- _Work order_:
Find the word "εκατ" in the data, then copy each line where it is found.

=== Begin Enclosure ===

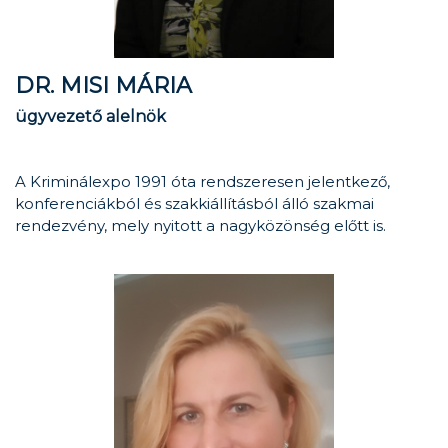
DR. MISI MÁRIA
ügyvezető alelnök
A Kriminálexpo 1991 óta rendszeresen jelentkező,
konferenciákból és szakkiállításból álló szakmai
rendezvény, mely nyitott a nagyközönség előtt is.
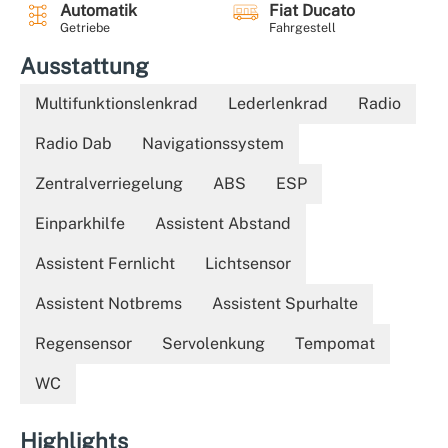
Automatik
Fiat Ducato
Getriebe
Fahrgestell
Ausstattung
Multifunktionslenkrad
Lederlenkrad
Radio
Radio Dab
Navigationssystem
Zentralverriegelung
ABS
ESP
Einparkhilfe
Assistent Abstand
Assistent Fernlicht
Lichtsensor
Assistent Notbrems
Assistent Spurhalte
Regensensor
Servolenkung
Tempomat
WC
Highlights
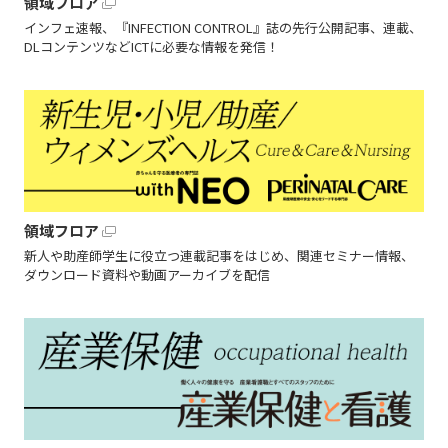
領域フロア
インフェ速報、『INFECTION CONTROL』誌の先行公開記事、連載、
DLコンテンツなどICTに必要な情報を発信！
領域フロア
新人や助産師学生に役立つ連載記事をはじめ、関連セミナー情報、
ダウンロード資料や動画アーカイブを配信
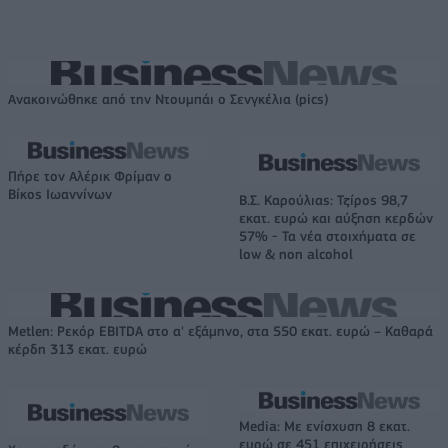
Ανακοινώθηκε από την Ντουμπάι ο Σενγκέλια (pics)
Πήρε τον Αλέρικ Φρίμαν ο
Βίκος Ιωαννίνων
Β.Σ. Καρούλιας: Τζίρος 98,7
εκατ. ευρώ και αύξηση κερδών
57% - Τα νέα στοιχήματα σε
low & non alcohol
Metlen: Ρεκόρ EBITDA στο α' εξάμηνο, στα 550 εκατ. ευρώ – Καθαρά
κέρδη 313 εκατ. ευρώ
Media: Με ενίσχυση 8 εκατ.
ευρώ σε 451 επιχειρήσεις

=== End Enclosure ===
=== Begin Enclosure ===

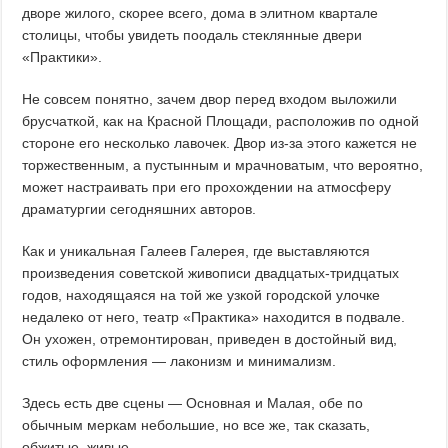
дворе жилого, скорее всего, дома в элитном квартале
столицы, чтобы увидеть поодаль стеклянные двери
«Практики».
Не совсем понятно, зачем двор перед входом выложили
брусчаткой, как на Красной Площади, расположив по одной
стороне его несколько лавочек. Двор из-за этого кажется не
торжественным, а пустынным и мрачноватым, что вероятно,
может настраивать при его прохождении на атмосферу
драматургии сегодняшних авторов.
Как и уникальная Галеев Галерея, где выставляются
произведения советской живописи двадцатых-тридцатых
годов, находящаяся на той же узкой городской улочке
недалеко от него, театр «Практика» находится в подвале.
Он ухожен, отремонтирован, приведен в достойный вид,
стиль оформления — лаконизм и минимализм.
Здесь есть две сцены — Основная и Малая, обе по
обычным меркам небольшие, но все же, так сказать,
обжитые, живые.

=== End Enclosure ===

- _Problem solution_:
εκατ. ευρώ και αύξηση κερδών
Metlen: Ρεκόρ EBITDA στο α' εξάμηνο, στα 550 εκατ. ευρώ – Καθαρά
κέρδη 313 εκατ. ευρώ
Media: Με ενίσχυση 8 εκατ.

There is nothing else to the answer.